Remise aux autorités civiles

En réponse, celle-ci invoque les dispositions légales qui la lient à l’État malien. « Nous ne transférons pas les camps à l’armée malienne mais aux autorités civiles de l’État, conformément aux directives des Nations unies », explique le porte-parolat de la mission.

En d’autres termes : l’accord sur le statut des forces de la Minusma signé avec Bamako (le SOFA) prévoit qu’une base remise par les autorités du pays hôte revient, au départ de la mission, aux autorités du pays hôte. « Sur ce plan, il n’y a aucune ambiguïté », assure-t-on au QG de la Minusma.

Une obligation légale d’autant plus forte que certains de ses camps sont des « coemprises », soit des bases cédées en partie par les Forces armées maliennes (Fama) à la mission de l’ONU. C’est le cas des camp de Ménaka, Gao, Tombouctou ou encore Tessalit, dans l’extrême nord du pays. Cette base, à quelques encablures de la frontière algérienne, devra être restituée d’ici à la fin septembre avec celle, à peine plus au sud, d’Aguelhok.

L’épineuse question de Kidal

Environ deux mois plus tard, les Casques bleus remettront les clés de l’emprise de Kidal. S’il ont battu en retrait à Ber, les combattants des mouvements signataires ne renonceront sans doute pas aussi facilement à leur bastion historique.

Plantée au cœur du désert malien, la ville, berceau des différentes rébellions indépendantistes à dominante touarègue qui ont éclaté depuis les années 1960, est le fief des mouvements signataires.

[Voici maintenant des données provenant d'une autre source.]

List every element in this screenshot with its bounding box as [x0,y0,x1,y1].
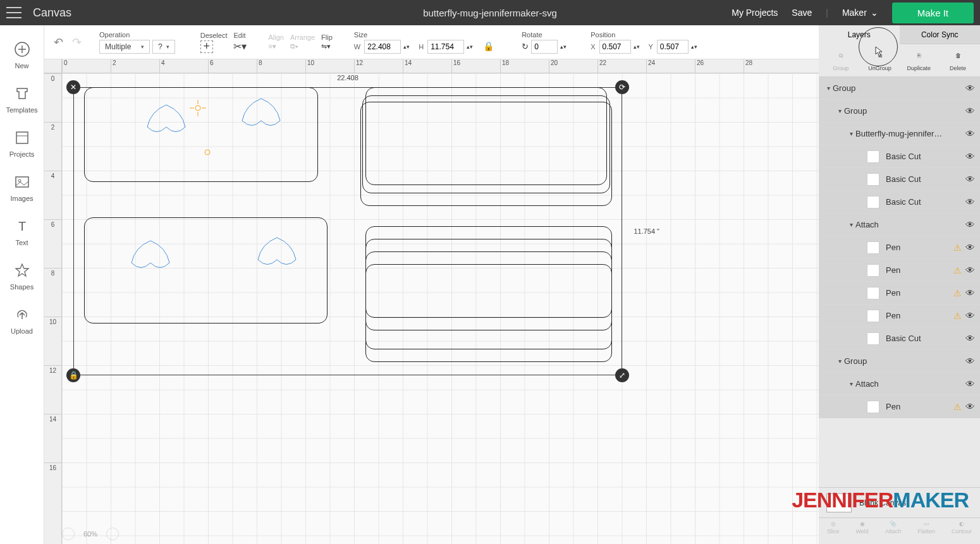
my-projects-link[interactable]: My Projects [732,8,778,18]
caret-icon[interactable]: ▾ [824,85,833,92]
lock-handle[interactable]: 🔒 [66,368,80,382]
zoom-out[interactable] [62,528,75,540]
svg-point-6 [18,179,21,182]
canvas-grid[interactable]: 22.408 11.754 " ✕ ⟳ 🔒 ⤢ [62,73,819,544]
save-link[interactable]: Save [792,8,812,18]
visibility-toggle[interactable]: 👁 [965,128,975,139]
flip-icon[interactable]: ⇋▾ [321,42,331,51]
project-title[interactable]: butterfly-mug-jennifermaker-svg [423,8,557,18]
make-it-button[interactable]: Make It [892,3,974,23]
canvas-footer: 60% [62,528,119,540]
machine-selector[interactable]: Maker ⌄ [842,8,878,18]
flatten-button[interactable]: ▭Flatten [917,521,935,535]
visibility-toggle[interactable]: 👁 [965,333,975,344]
deselect-label: Deselect [200,32,228,39]
edit-label: Edit [233,32,245,39]
visibility-toggle[interactable]: 👁 [965,106,975,116]
layers-tab[interactable]: Layers [819,25,900,44]
layer-row[interactable]: Pen⚠👁 [819,396,980,418]
layer-row[interactable]: Pen⚠👁 [819,282,980,305]
layer-row[interactable]: ▾Attach👁 [819,373,980,396]
size-w-input[interactable] [364,40,401,54]
operation-label: Operation [99,31,130,39]
rotate-handle[interactable]: ⟳ [615,80,629,94]
top-bar: Canvas butterfly-mug-jennifermaker-svg M… [0,0,980,25]
operation-select[interactable]: Multiple [99,40,150,54]
menu-button[interactable] [6,7,21,18]
position-label: Position [591,31,615,39]
pos-y-input[interactable] [657,40,689,54]
pos-x-input[interactable] [599,40,631,54]
deselect-icon[interactable]: + [200,40,213,53]
caret-icon[interactable]: ▾ [835,358,844,365]
visibility-toggle[interactable]: 👁 [965,265,975,275]
duplicate-button[interactable]: ⎘Duplicate [903,48,934,71]
layer-row[interactable]: ▾Butterfly-mug-jennifer…👁 [819,123,980,145]
caret-icon[interactable]: ▾ [847,130,855,137]
visibility-toggle[interactable]: 👁 [965,151,975,162]
layer-row[interactable]: Basic Cut👁 [819,191,980,214]
visibility-toggle[interactable]: 👁 [965,287,975,298]
layer-swatch [867,332,879,345]
layers-list[interactable]: ▾Group👁▾Group👁▾Butterfly-mug-jennifer…👁B… [819,77,980,487]
upload-button[interactable]: Upload [0,299,44,344]
visibility-toggle[interactable]: 👁 [965,378,975,389]
svg-rect-5 [16,177,28,187]
group-button[interactable]: ⧉Group [826,48,856,71]
svg-text:T: T [18,219,25,233]
edit-group: Edit ✂︎▾ [233,32,247,52]
layer-row[interactable]: Basic Cut👁 [819,145,980,168]
new-button[interactable]: New [0,34,44,78]
layer-row[interactable]: Basic Cut👁 [819,168,980,191]
visibility-toggle[interactable]: 👁 [965,219,975,230]
layer-row[interactable]: Basic Cut👁 [819,327,980,350]
align-icon[interactable]: ≡▾ [268,42,276,51]
flip-label: Flip [321,33,333,41]
zoom-in[interactable] [106,528,119,540]
operation-help[interactable]: ? [152,40,175,54]
text-button[interactable]: TText [0,211,44,255]
layer-row[interactable]: ▾Group👁 [819,100,980,123]
shapes-button[interactable]: Shapes [0,255,44,299]
canvas-area[interactable]: 0246810121416182022242628 0246810121416 … [44,59,819,544]
edit-icon[interactable]: ✂︎▾ [233,40,247,52]
layer-row[interactable]: Pen⚠👁 [819,305,980,327]
bottom-actions: ◎Slice ◉Weld 📎Attach ▭Flatten ◐Contour [819,517,980,544]
weld-button[interactable]: ◉Weld [856,521,869,535]
arrange-icon[interactable]: ⧉▾ [290,42,298,51]
layer-row[interactable]: ▾Group👁 [819,350,980,373]
design-wrap-4d[interactable] [365,264,612,362]
layer-row[interactable]: ▾Group👁 [819,77,980,100]
caret-icon[interactable]: ▾ [847,380,855,387]
rotate-input[interactable] [531,40,558,54]
templates-button[interactable]: Templates [0,78,44,123]
visibility-toggle[interactable]: 👁 [965,83,975,94]
colorsync-tab[interactable]: Color Sync [900,25,981,44]
visibility-toggle[interactable]: 👁 [965,196,975,207]
size-h-input[interactable] [427,40,464,54]
visibility-toggle[interactable]: 👁 [965,356,975,366]
layer-row[interactable]: Pen⚠👁 [819,236,980,259]
design-wrap-3c[interactable] [360,102,612,206]
delete-button[interactable]: 🗑Delete [943,48,973,71]
visibility-toggle[interactable]: 👁 [965,310,975,321]
slice-button[interactable]: ◎Slice [827,521,840,535]
attach-button[interactable]: 📎Attach [885,521,902,535]
redo-button[interactable]: ↷ [72,35,82,49]
caret-icon[interactable]: ▾ [847,221,855,228]
visibility-toggle[interactable]: 👁 [965,401,975,412]
machine-name: Maker [842,8,867,18]
resize-handle[interactable]: ⤢ [615,368,629,382]
layer-row[interactable]: Pen⚠👁 [819,259,980,282]
visibility-toggle[interactable]: 👁 [965,174,975,184]
visibility-toggle[interactable]: 👁 [965,242,975,253]
close-handle[interactable]: ✕ [66,80,80,94]
layer-row[interactable]: ▾Attach👁 [819,214,980,236]
caret-icon[interactable]: ▾ [835,107,844,114]
undo-button[interactable]: ↶ [54,35,63,49]
images-button[interactable]: Images [0,167,44,211]
rotate-icon: ↻ [522,42,529,51]
lock-icon[interactable]: 🔒 [483,41,494,51]
contour-button[interactable]: ◐Contour [952,521,972,535]
projects-button[interactable]: Projects [0,123,44,167]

Toujours aux mains des anciens rebelles, Kidal constitue la blessure originelle de l’État malien. Nombre de responsables politiques – comme l’actuel Premier ministre, Choguel Kokalla Maïga – n’ont jamais caché leur ressentiment quant à ce pan de territoire qui échappe toujours au pouvoir central de Bamako.

De quoi faire craindre un embrasement si l’armée régulière récupère le camp onusien ? « Si l’armée malienne dépasse Tarkint et Anefis [deux communes au sud de Kidal], c’est la guerre », résumait un combattant des mouvements à Jeune Afrique à la suite des affrontements survenus à Ber.

Frappes de l’armée malienne contre la CMA

Afin « d’assurer le retrait en toute sécurité de [son] personnel », la Minusma appelle toutes les parties à regagner la table des négociations. « Le maintien d’un dialogue étroit entre les parties signataires [de l’accord d’Alger] pour éviter des incompréhensions et surmonter l’impasse actuelle dans le processus de paix est crucial de ce point de vue. C’est pourquoi les Nations unies n’ont de cesse d’encourager la relance du processus de paix », plaide un porte-parole de la Minusma.

Alors que l’application de l’accord de paix est en panne sèche depuis des mois et que le dialogue semble totalement rompu entre Bamako et les mouvements du Nord, cet appel sonne comme un vœu pieux. Le 29 août, des avions de l’armée malienne bombardaient un convoi de la Coordination des mouvements de l’Azawad (CMA), la principale coalition d’anciens rebelles engagés dans le processus de paix. Des frappes conduites aux abords d’Anefis, à une centaine de kilomètres seulement au sud de Kidal.